Division of Pathomorphology, Karol Jonscher University Hospital, Poznan, Poland.
Contemp Oncol (Pozn). 2016;20(6):444-448. doi: 10.5114/wo.2016.65602. Epub 2017 Jan 12.
Myeloid sarcoma (MS) is a malignant extramedullary tumour, which consists of immature cells of myeloid origin. It may occur , concurrently or precede the diagnosis of acute myeloid leukemia (AML), myelodysplastic syndrome (MDS) or chronic myeloid leukemia (CML). MS can also be a manifestation of the relapse of the disease. The more frequent sites of involvement are the skin, orbit, bone, periosteum, lymph nodes, gastrointestinal tract, soft tissue, central nervous system and testis. Because of its different localization and symptoms, and the lack of diagnostics algorithm, myeloid sarcoma is a real diagnostic challenge, in particular in patients without initial bone marrow involvement. The correct diagnosis of MS is important for adequate therapy, which is often delayed because of a high misdiagnosis rate. In the paper, the role of immunohistochemistry, cytogenetic and molecular genetic analyses is emphasized as well as the breadth of unclear aspects of this disorder in children.

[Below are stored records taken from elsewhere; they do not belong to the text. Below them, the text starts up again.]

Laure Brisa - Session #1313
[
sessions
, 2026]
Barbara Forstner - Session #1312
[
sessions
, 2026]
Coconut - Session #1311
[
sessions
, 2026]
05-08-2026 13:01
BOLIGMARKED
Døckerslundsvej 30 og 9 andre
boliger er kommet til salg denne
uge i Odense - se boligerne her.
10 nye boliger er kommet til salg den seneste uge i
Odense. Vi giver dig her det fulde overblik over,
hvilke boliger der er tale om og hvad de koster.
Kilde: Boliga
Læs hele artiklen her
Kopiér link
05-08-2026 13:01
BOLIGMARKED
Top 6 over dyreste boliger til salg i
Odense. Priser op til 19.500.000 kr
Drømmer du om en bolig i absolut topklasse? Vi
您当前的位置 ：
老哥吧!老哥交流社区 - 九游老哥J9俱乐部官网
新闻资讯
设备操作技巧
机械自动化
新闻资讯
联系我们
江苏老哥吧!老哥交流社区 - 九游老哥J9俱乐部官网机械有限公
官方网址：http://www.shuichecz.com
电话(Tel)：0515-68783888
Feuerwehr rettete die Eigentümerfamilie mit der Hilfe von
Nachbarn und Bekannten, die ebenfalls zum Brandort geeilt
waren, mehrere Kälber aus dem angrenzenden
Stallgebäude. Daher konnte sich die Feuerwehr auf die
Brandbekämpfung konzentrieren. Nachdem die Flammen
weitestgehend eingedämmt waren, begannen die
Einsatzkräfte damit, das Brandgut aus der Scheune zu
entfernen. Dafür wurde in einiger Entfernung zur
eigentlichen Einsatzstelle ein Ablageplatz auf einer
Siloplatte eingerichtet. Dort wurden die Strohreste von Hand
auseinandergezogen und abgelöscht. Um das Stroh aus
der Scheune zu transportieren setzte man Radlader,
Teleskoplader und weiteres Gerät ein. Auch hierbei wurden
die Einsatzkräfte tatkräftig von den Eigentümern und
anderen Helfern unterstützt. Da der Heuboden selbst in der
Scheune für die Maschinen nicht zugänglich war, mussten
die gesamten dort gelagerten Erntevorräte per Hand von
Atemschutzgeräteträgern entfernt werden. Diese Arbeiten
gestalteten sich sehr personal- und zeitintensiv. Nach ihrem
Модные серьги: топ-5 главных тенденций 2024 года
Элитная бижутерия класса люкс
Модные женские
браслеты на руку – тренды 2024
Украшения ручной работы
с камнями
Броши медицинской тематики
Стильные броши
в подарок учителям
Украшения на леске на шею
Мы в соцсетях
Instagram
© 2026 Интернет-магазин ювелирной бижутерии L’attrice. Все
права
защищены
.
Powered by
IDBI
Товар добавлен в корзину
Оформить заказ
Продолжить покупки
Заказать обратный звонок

髓系肉瘤(MS)是一种恶性髓外肿瘤,由髓系来源的未成熟细胞组成。它可能在急性髓系白血病(AML)、骨髓增生异常综合征(MDS)或慢性髓系白血病(CML)诊断的同时出现或先于其诊断出现。MS也可能是疾病复发的一种表现。较常受累的部位是皮肤、眼眶、骨骼、骨膜、淋巴结、胃肠道、软组织、中枢神经系统和睾丸。由于其定位和症状各异,且缺乏诊断算法,髓系肉瘤是一个真正的诊断挑战,尤其是在无初始骨髓受累的患者中。MS的正确诊断对于适当治疗很重要,由于误诊率高,治疗往往会延迟。本文强调了免疫组织化学、细胞遗传学和分子遗传学分析的作用,以及儿童这种疾病尚不清楚的方面的广度。